Disorder claims the winning hand
by Elouise
With breathless speed life takes us away
And back again to this grieving space
Where time stands still but not quite
Unfolding our own demise and deaths
One wrenching sorrow after another
Seen through the mirror of our likenesses
I thought being oldest was dangerous
When it came to death and dying
Surely I would go first followed in orderly
Succession of eldest to youngest with
Time to laugh and cry and grieve together
Built into the inevitable equation of aging
Yet disorder claims the winning hand
Changing landscapes forever through death
Or in life made more challenging through
Unforeseen clashing of genes and unexpected
Gifts of generations and the heaviness of being
Afflicted with maladies we never expected to visit
On Christmas Eve my youngest sister had a health emergency that will likely change her life, not for the better.
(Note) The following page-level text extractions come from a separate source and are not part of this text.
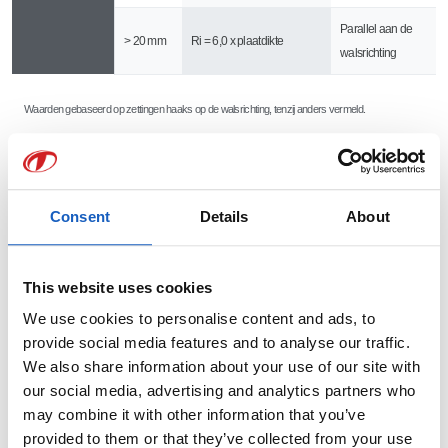
Parallel aan de
> 20 mm
Ri = 6,0 x plaatdikte
walsrichting
Waarden gebaseerd op zettingen haaks op de walsrichting, tenzij anders vermeld.
Sterkte, hardheid en de buigradius
Materialen met een hoge sterkte hebben ook vaak een hogere hardheid.
Consent
Details
About
Daarom is de minimale buigradius groter dan bij zachtere staalsoorten.
Om de werkelijke minimale buigradius te bepalen, worden doorgaans
This website uses cookies
proefzettingen uitgevoerd. De uitslagen van deze proefzettingen worden
We use cookies to personalise content and ads, to
in tabellen opgeslagen. Deze informatie is in de voorbereidende fase en
provide social media features and to analyse our traffic.
tijdens het buigen beschikbaar voor de plaatbewerker en
We also share information about your use of our site with
our social media, advertising and analytics partners who
werkvoorbereider.
may combine it with other information that you’ve
Tosec heeft een eigen “BOM-module” (Buigen Op Maat) ontwikkelt om
provided to them or that they’ve collected from your use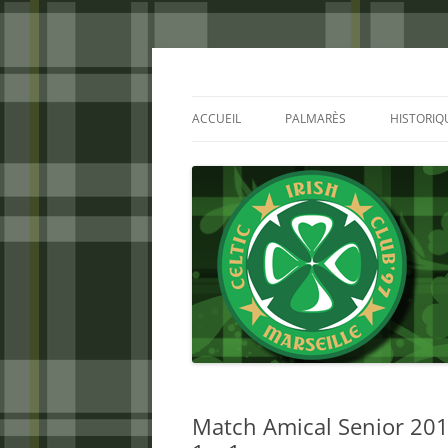
Aller
au
contenu
Celtic Irish Club
ACCUEIL
PALMARÈS
HISTORIQ
Match Amical Senior 2015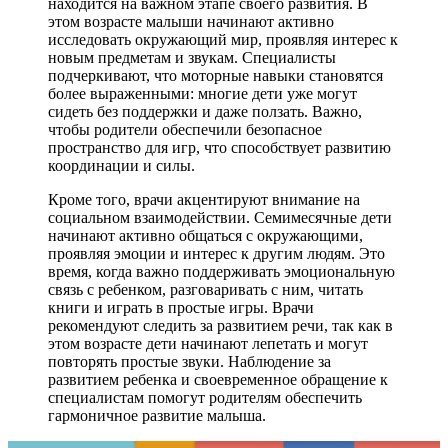
находится на важном этапе своего развития. В
этом возрасте малыши начинают активно
исследовать окружающий мир, проявляя интерес к
новым предметам и звукам. Специалисты
подчеркивают, что моторные навыки становятся
более выраженными: многие дети уже могут
сидеть без поддержки и даже ползать. Важно,
чтобы родители обеспечили безопасное
пространство для игр, что способствует развитию
координации и силы.
Кроме того, врачи акцентируют внимание на
социальном взаимодействии. Семимесячные дети
начинают активно общаться с окружающими,
проявляя эмоции и интерес к другим людям. Это
время, когда важно поддерживать эмоциональную
связь с ребенком, разговаривать с ним, читать
книги и играть в простые игры. Врачи
рекомендуют следить за развитием речи, так как в
этом возрасте дети начинают лепетать и могут
повторять простые звуки. Наблюдение за
развитием ребенка и своевременное обращение к
специалистам помогут родителям обеспечить
гармоничное развитие малыша.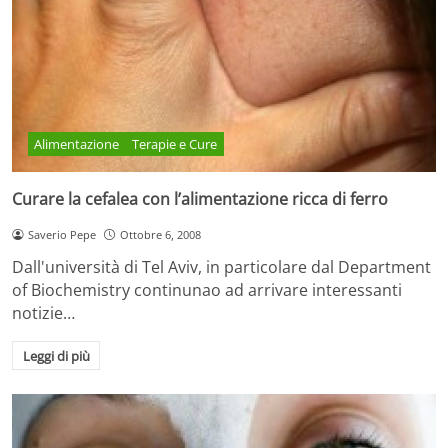
Alimentazione
Terapie e Cure
Curare la cefalea con l’alimentazione ricca di ferro
Saverio Pepe
Ottobre 6, 2008
Dall'università di Tel Aviv, in particolare dal Department
of Biochemistry continunao ad arrivare interessanti
notizie…
Leggi di più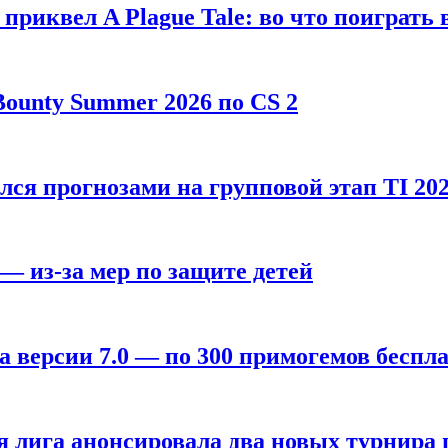
, приквел A Plague Tale: во что поиграть 
ounty Summer 2026 по CS 2
лся прогнозами на групповой этап TI 202
 — из-за мер по защите детей
а версии 7.0 — по 300 примогемов беспл
лига анонсировала два новых турнира по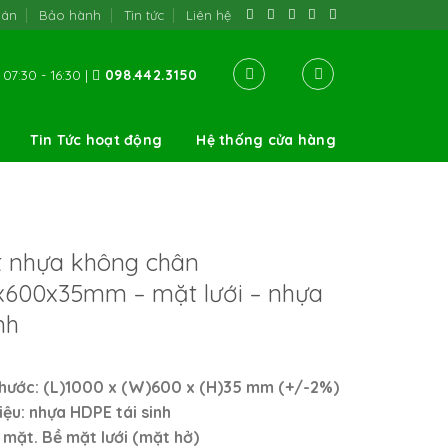
oán
Bảo hành
Tin tức
Liên hệ
07:30 - 16:30 |
098.442.3150
Tin Tức hoạt động
Hệ thống cửa hàng
t nhựa không chân
x600x35mm – mặt lưới – nhựa
nh
thước:
(L)
1000
x
(W)
600
x
(H)
35
mm
(+/-2%)
liệu: nhựa HDPE tái sinh
1 mặt. Bề mặt lưới (mặt hở)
I feel as helpless now as I did when Diane (#3) called in the late 1990s to tell us she had ALS.
As a writer, I’ve asked myself this question over and over: What is mine (and not mine) to write about?
I came up with several beginning ideas, including the theme of the poem above. That is, how strange it is to be the oldest, watching any of my younger sisters going through life-threatening health crises. In this case, Diane, who died of ALS in 2006, and now Sister #4 facing unexpected health challenges.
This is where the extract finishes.